Au Québec, chaque fois qu'on s'apercevra que des groupes revendicateurs comme les anglo-montréalais, les immigrés, les minorités, les religions étrangères tentent de se soustraire à nos lois en prenant des détours malvenus, en cherchant des échappatoires, on va les rattraper au détour en modifiant la Charte pour les pincer et les mater. Chaque fois qu'ils essaieront de nous jouer dans le dos, on va les attendre de pied ferme. À chaque tentative, ils se feront remettre à leur place.


Au lieu d'être vague et statique, la Charte deviendra un outil de précision qui s'attaquera à chaque cas particulier, chaque situation problématique, possédant 1000 clauses. Bref, la Charte sera évolutive, malléable, aisément modifiable, ce qui lui permettra de s'adapter instantanément à chaque nouvelle réalité.


Certains frileux prétendront que cette idée va peut-être à l'encontre de la conception classique d'une Charte, mais ils seront forcés d'admettre qu'elle sera plus utile et efficace ainsi. N'hésitons jamais à changer tout ce qu'il y a à changer. Rien ne doit être considéré comme à jamais immuable. Changeons le paradigme, la définition même d'une Charte des droits s'il le faut.

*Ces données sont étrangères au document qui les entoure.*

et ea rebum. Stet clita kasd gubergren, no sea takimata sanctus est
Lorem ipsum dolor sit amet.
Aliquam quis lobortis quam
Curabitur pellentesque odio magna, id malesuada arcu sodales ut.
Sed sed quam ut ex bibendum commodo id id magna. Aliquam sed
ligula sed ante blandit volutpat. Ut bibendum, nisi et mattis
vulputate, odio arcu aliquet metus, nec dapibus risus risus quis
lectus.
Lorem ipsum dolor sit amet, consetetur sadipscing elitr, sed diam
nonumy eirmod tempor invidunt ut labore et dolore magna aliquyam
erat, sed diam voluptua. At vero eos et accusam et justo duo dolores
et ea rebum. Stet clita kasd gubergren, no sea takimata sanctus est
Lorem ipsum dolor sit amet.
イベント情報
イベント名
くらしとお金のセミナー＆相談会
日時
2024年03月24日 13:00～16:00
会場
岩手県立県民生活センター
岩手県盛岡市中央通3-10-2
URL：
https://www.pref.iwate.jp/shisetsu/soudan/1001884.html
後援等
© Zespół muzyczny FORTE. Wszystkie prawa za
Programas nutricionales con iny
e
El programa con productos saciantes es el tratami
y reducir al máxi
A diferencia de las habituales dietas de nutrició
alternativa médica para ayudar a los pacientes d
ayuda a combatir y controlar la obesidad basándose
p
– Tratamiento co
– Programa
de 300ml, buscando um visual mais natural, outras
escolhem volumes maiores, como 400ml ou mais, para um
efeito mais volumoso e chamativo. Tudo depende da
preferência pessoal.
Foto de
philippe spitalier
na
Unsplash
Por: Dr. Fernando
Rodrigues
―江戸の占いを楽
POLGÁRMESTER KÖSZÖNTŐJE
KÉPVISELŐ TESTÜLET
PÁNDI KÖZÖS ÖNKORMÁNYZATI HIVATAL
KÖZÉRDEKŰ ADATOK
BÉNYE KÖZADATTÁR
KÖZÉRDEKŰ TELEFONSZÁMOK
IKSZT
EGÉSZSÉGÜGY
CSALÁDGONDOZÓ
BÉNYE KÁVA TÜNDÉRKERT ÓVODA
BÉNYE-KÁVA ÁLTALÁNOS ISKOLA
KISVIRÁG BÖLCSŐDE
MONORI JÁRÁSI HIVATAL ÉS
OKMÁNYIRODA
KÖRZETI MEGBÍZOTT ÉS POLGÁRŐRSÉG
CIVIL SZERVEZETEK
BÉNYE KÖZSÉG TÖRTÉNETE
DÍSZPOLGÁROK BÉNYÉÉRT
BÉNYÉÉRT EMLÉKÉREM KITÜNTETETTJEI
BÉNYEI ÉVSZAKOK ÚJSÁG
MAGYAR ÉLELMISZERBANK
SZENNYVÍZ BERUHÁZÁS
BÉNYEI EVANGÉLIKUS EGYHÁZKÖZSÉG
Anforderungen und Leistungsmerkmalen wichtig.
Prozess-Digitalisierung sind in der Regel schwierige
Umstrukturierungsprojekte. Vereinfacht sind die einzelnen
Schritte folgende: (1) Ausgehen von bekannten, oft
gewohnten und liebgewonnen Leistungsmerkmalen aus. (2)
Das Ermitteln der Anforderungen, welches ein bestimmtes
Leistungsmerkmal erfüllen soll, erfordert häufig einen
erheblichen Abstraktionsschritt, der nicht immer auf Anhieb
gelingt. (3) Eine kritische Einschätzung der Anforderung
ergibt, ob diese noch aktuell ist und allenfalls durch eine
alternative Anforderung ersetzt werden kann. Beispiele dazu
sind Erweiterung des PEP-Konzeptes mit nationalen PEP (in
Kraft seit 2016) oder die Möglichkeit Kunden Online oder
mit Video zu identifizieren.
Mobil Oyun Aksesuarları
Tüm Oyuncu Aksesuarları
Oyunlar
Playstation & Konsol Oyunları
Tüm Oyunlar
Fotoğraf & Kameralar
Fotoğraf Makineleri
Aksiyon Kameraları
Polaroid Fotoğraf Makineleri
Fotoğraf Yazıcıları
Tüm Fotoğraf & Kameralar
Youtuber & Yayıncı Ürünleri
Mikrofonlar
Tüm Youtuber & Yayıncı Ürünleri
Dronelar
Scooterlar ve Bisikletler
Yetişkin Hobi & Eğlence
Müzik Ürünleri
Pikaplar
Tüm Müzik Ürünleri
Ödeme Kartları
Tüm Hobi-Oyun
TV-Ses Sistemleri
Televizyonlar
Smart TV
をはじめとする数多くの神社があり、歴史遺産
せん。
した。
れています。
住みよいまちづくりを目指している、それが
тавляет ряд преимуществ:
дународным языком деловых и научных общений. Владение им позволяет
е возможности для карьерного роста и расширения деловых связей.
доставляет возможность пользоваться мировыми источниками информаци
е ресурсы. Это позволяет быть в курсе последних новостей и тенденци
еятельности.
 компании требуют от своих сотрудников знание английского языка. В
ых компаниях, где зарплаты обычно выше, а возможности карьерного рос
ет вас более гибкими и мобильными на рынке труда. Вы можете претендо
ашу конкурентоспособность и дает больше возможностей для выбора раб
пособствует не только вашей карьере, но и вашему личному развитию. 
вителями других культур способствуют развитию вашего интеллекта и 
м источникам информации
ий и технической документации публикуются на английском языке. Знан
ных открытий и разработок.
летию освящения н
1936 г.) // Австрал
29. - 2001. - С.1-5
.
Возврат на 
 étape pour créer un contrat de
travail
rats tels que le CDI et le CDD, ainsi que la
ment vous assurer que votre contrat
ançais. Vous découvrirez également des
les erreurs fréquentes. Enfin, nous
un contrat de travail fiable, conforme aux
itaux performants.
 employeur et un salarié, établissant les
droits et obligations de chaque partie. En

En passant, lorsqu'on entend des constitutionnalistes se prononcer, je reste toujours étonné de voir à quel point aucun d'eux n'envisage même la possibilité que la Charte soit modifiée d'une virgule. Tout ce qui semble les préoccuper, c'est de déterminer si une situation donnée se plie à ses principes directeurs et de soutenir qu'elle le doit, sans s'interroger sur la validité de l'argumentation. Ils semblent tous si soumis et obéissants au statu quo.


Ce que le peuple majoritaire veut, les lois et la Charte doivent le refléter. Protégeons la société que nous avons bâtie et qui nous appartient contre les attaques et revendications des minorités ethniques et religieuses irrespectueuses qui osent effrontément s'en prendre à nos institutions et à notre notion du bien-vivre ensemble. Les minorités ont le devoir et l'obligation de se plier de bon gré à toutes nos règles et usages, ou devraient alors être priées de quitter.



En raison de sa formulation qui laisse trop de place à de l'interprétation incorrecte, la Charte des droits et libertés dans son état actuel sert surtout ceux qui ne veulent pas en respecter l'esprit, rien de moins! C'est du contre-emploi dans pratiquement 100% des cas. C'est ce qui rend la nécessité de pouvoir la modifier rapidement, dès que le besoin s'en fait sentir, d'autant plus urgente, pour éviter les abus qu'on cherce à en faire.


Peu importe la façon de s'y prendre, il faut que cesse la paralysie, l'immobilisme engendrés par une Charte des droits considérée comme invariable, figée et gravée dans la pierre comme les Tables de la loi remises à Moïse par Dieu le père, une Charte qui finit par se retourner contre nous, et contre le désir initial de sa rédaction et de ses intentions premières, lorsqu'utilisée à mauvais escient par des minorités étrangères.



La Charte des droits doit devenir un outil expéditif et efficace pour contrer les étrangers qui veulent s'en servir pour brimer nos droits et libertés de vivre comme nous l'avons convenu, afin d'imposer leurs façons à eux de vivre, jugées irrecevables ici.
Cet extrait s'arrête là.